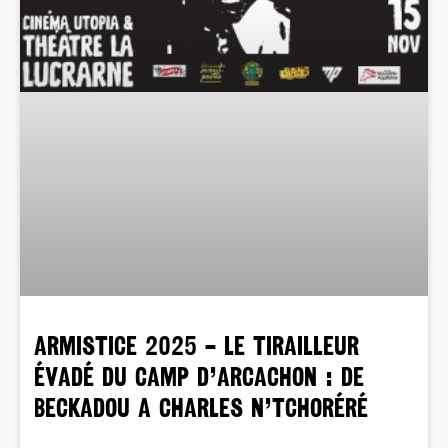
ARMISTICE 2025 – LE TIRAILLEUR
ÉVADÉ DU CAMP D’ARCACHON : DE
BECKADOU A CHARLES N’TCHORÉRÉ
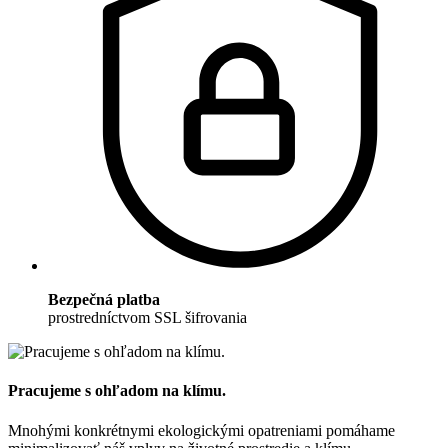
Bezpečná platba
prostredníctvom SSL šifrovania
Pracujeme s ohľadom na klímu.
Mnohými konkrétnymi ekologickými opatreniami pomáhame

-*-

▸ What the task requires: All lines from the one containing "Pracujeme s ohľadom na klímu." through the end of the data, and no others, are to be given again word for word.

▸ Output below:
Pracujeme s ohľadom na klímu.
Mnohými konkrétnymi ekologickými opatreniami pomáhame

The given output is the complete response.